In the answer, each line must appear exactly as in the records, and no picture may appear.

(Records drawn from a dataset)
*** Begin section ***

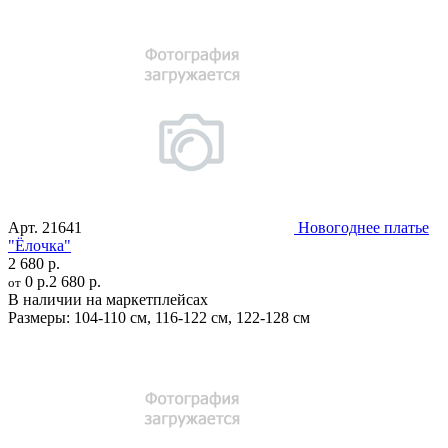
Арт.
21641
Новогоднее платье
"Ёлочка"
2 680 р.
0 р.
2 680 р.
от
В наличии на маркетплейсах
Размеры:
104-110 см
,
116-122 см
,
122-128 см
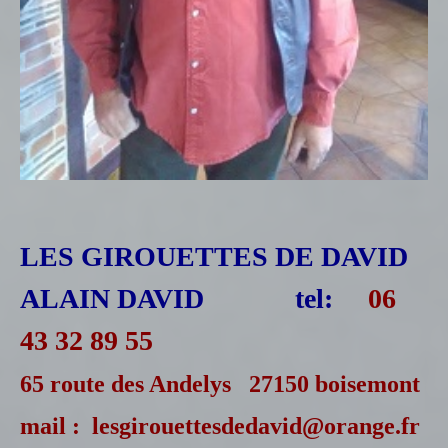
LES GIROUETTES DE DAVID
ALAIN DAVID tel:
06
43 32 89 55
65 route des Andelys 27150 boisemont
mail : lesgirouettesdedavid@orange.fr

*** End section ***

**Result of the task**
Арт.
21641
Новогоднее платье
"Ёлочка"
2 680 р.
0 р.
2 680 р.
от
В наличии на маркетплейсах
Размеры:
104-110 см
,
116-122 см
,
122-128 см
LES GIROUETTES DE DAVID
ALAIN DAVID tel:
06
43 32 89 55
65 route des Andelys 27150 boisemont
mail : lesgirouettesdedavid@orange.fr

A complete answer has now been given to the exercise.